# Feature Engineering

In this notebook, we will focus on feature engineering for our recommendation system. Feature engineering is a crucial step in the machine learning pipeline as it can significantly impact the performance of our models. We will create new features from the existing dataset that may help improve the recommendation accuracy.

In [1]:
# Import necessary libraries
import pandas as pd
import numpy as np

# Load the processed data
processed_data_path = '../data/processed/processed_data.csv'
data = pd.read_csv(processed_data_path)

# Display the first few rows of the dataset
data.head()

## Creating New Features

We will create several new features that could be beneficial for our recommendation model.
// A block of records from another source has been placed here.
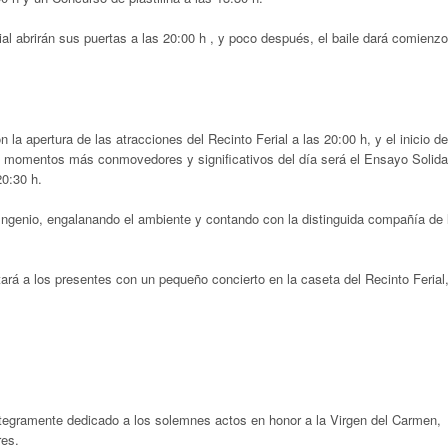
ial abrirán sus puertas a las 20:00 h
, y poco después, el baile dará comienzo
 la apertura de las atracciones del Recinto Ferial a las 20:00 h, y el inicio de
 momentos más conmovedores y significativos del día será el Ensayo Solida
20:30 h
.
l Ingenio, engalanando el ambiente y contando con la distinguida compañía de 
itará a los presentes con un pequeño concierto en la caseta del Recinto Ferial
ntegramente dedicado a los solemnes actos en honor a la Virgen del Carmen,
res
.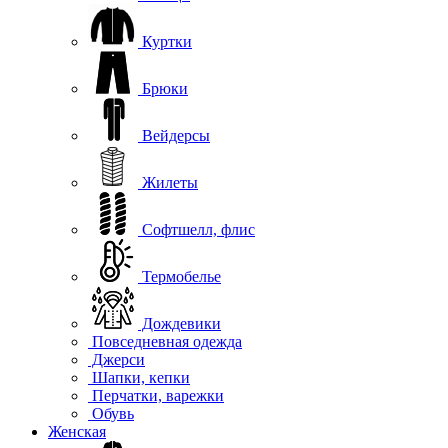
Куртки
Брюки
Вейдерсы
Жилеты
Софтшелл, флис
Термобелье
Дождевики
Повседневная одежда
Джерси
Шапки, кепки
Перчатки, варежки
Обувь
Женская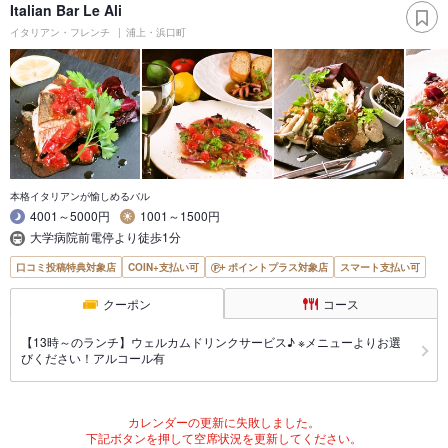
Italian Bar Le Ali
イタリアン・フレンチ
浦上・浜口町
本格イタリアンが愉しめるバル
4001～5000円
1001～1500円
大学病院前電停より徒歩1分
口コミ投稿特典対象店
COIN+支払い可
ポイントプラス対象店
スマート支払い可
クーポン
コース
【13時～のランチ】ウェルカムドリンクサービス♪ ※メニューよりお選
びください！アルコール有
カレンダーの更新に失敗しました。
下記ボタンを押して空席状況を更新してください。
These features may include:
- User preferences based on historical data
- Item popularity metrics
- Time-based features (e.g., day of the week, month)
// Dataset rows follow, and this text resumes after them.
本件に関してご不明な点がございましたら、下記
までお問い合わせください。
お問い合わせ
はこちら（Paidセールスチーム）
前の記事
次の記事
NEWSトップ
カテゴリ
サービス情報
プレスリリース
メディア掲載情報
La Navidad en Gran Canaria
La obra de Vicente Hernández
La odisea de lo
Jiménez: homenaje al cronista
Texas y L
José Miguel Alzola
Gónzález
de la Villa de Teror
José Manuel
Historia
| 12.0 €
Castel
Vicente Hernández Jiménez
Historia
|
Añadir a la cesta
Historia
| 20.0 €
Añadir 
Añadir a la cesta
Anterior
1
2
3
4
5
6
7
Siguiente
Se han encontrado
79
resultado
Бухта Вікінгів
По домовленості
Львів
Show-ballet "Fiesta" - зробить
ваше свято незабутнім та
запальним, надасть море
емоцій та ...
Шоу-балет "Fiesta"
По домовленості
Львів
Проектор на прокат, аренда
Let's implement these feature engineering steps.

In [2]:
# Example: Creating a feature for item popularity
item_popularity = data.groupby('item_id')['rating'].count().reset_index()
item_popularity.columns = ['item_id', 'popularity']
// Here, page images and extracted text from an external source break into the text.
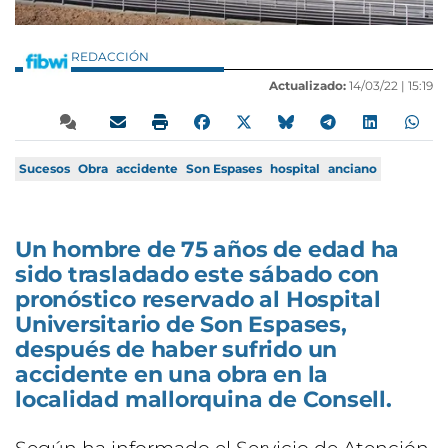
REDACCIÓN
Actualizado:
14/03/22 |
15:19
Sucesos
Obra
accidente
Son Espases
hospital
anciano
Un hombre de 75 años de edad ha
sido trasladado este sábado con
pronóstico reservado al Hospital
Universitario de Son Espases,
después de haber sufrido un
accidente en una obra en la
localidad mallorquina de Consell.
# Merge the popularity feature back to the main dataset
data = data.merge(item_popularity, on='item_id', how='left')

# Example: Creating time-based features
data['timestamp'] = pd.to_datetime(data['timestamp'])
data['day_of_week'] = data['timestamp'].dt.dayofweek
data['month'] = data['timestamp'].dt.month

# Display the updated dataset with new features
data.head()

## Saving the Engineered Features

After creating the new features, we will save the updated dataset for use in the modeling phase.

In [3]:
# Save the updated dataset with new features
data.to_csv('../data/processed/processed_data_with_features.csv', index=False)
print('Processed data with new features saved successfully!')

## Conclusion

In this notebook, we performed feature engineering to enhance our dataset for the recommendation system. We created new features such as item popularity and time-based features. The updated dataset has been saved for further modeling and evaluation.